Teh Saga Of Pinky – Continues

Friday, July 24th, 2009

This is a cool video Cory Doctorow posted over at BoingBoing. It’s just some neat footage of a neutrally bouyant balloon that is placidly hovering in a room.

A pink balloon.

Those of you who have been reading this blog for some time will know where this going.

Last year, over the Christmas holidays, I posted here (and on Twitter) about the plight of a small, homeless pink balloon named – appropriately enough – Pinky. I can’t replay the old blog post here because when I fucked up my blog it disappeared into the ether of the interwebs along with 2 to 3 years worth of mental gems and turds – but if anyone can find it for me I’d appreciate it. Nor can I lay out the original tweets – entitled Teh Saga Of Pinky – which inspired the blog post in the first place because apparently time to Twitter is like the flat Earth or the simulated reality of the button-eyed freaks in Gaiman‘s Coraline. Twitter Time is only visible within a limited distance after which it simply ceases to be and all sense of history drops over the edge into a timeless abyss and is lost forever.

But I digress.

Here’s what I can recount:

We had a small pink balloon show up on our doorstep in the midst of winter. It lingered there but we (myself and my immediate family) being heartless cretins, left it there – just to see what would happen.

Teh Saga Of Pinky - Coda

It was a loyal balloon that stayed true to its desire to find a home with us until finally I could take it no longer and posted a series of tweets that ended with this picture and asked the question:

“Should we bring Pinky inside & offer protection from the elements – or should we let nature take its course?”

Note: For the record – TwitPic has all my photo posts still archived. Perhaps I should stick pictures with all my tweets from now on.
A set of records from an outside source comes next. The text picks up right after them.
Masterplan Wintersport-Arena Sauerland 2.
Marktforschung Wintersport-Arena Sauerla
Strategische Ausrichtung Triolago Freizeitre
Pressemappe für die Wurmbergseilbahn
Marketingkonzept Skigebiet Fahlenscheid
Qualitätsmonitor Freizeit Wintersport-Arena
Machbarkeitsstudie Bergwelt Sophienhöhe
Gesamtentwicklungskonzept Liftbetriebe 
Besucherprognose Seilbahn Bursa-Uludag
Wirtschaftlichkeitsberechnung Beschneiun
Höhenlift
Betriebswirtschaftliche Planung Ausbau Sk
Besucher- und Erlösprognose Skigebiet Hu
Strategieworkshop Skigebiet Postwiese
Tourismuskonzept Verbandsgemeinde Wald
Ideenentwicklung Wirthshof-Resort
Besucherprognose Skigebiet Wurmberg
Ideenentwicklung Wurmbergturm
The response to my Twitter question was an undeniable “Yes! Rescue Pinky!” – and so I did.

Pinky Teh Rescue

In my original post I also tucked in a bit of blather about how human beings like to anthropomorphize things, imbue them with character and feelings, and all too often bestow our care and affection upon objects more than we do on other human beings in our midst. We are all some really fucked up monkeys.

While my original Twitter posts and blog entry have vanished forever I did manage to dig out of my email files this late night drunken missive I wrote to myself on the couch with my iPhone as a nudge to make the blog post the next day about Pinky:

For what is a balloon? Any balloon? It is but a container – a vessel of a moment in time – the encapsulization of the breath of life. And here we have this feeble artifact, this minor player in the grand theatre and parade of life – a lowly, singular, lonesome sagged pink balloon – a vessel of the breath of life constrained, held back, diminished, neglected, buried – and yet persevering against all odds, unrelenting in it’s obdurant determination to not just survive but to also be noticed, to be made note of, to be recognized, named and accepted. Each one of us may only play upon these doorsteps for the most brief of times and yet we are most definitely here and not to be neglected nor discounted nor, worse still, ignored – we are here – as in Horton Hears A Who – we are here, we are here, we are here!
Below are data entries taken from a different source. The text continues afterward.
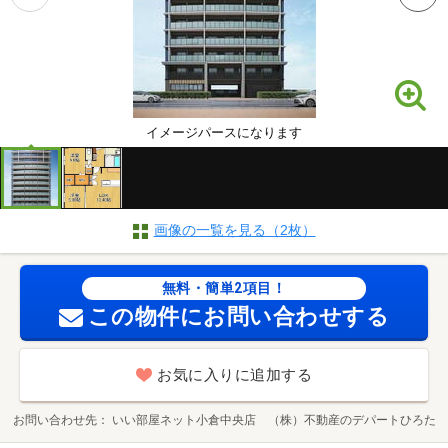
イメージパースになります
画像の一覧を見る（2枚）
無料・簡単2項目！
この物件にお問い合わせする
お気に入りに追加する
お問い合わせ先
いい部屋ネット小倉中央店 （株）不動産のデパートひろた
One balloon serves as a rather frail and tepid metaphor for all the many things each of us may ascribe to the story. But it serves well enough -that lone sad semi-deflated rubber sack of air is all of us; it is what we are, how we are perceived and what we yearn to be.
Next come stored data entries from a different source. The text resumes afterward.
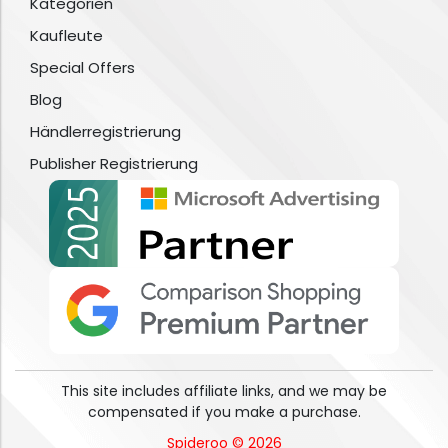
Kategorien
Kaufleute
Special Offers
Blog
Händlerregistrierung
Publisher Registrierung
This site includes affiliate links, and we may be
compensated if you make a purchase.
Spideroo © 2026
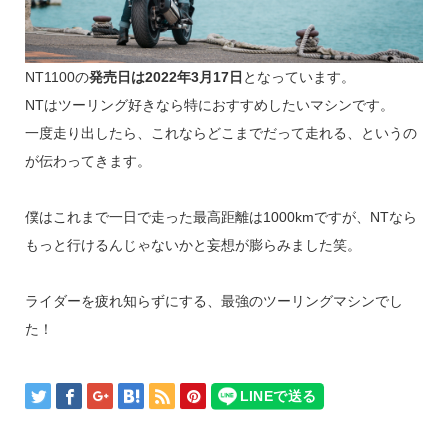
NT1100の
発売日は2022年3月17日
となっています。
NTはツーリング好きなら特におすすめしたいマシンです。
一度走り出したら、これならどこまでだって走れる、というの
が伝わってきます。
僕はこれまで一日で走った最高距離は1000kmですが、NTなら
もっと行けるんじゃないかと妄想が膨らみました笑。
ライダーを疲れ知らずにする、最強のツーリングマシンでし
た！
One little balloon – on a doorstep – in a snowstorm.

What a wonderous world this would be when we are finally capable of setting aside the metaphors and allegories and heart warming images to clearly see that all of these stories – that all stories – are about us – about you and me – about us all.

Perhaps one day.

Until then we shall have to be content and find solace for our hearts in the tales of the trials and tribulations of a small pink balloon on a snowy doorstep.

Shortly thereafter my friend Jill Gollick also had an encounter with a pink balloon. She had been away for the holiday season but, via Twitter, got my posts about Teh Saga Of Pinky.

When she got home this was waiting at her doorstep:

Share photos on twitter with Twitpic

I didn’t put it there.

Honest.

While Jill’s tale of Pinky The Second ended in horrible tragedy, our Pinky lived happily ever after.

God Bless Us, Everyone!

But this whole errant pink balloon thing is starting to get on my nerves.

First me.

Then Jill.

And now this hovering version of the same.

Where are these balloons coming from? What do they want? Where is all this leading?

Perhaps time will tell.

But not Twitter time, of course – that’s too short.

Should you or anyone you know have any pink balloon stories to share with us please be sure to let me know.

In the meantime, here’s some balloons who don’t need rescuing.

Cheers.

Threads Of Time

Friday, May 29th, 2009

Every morning when I get up I make a school lunch for my son, Henry. I also make a little folded comic that I stick in with the lunch. I’ve been doing that for a number of years now and the collection that has amassed is still calling to be posted online.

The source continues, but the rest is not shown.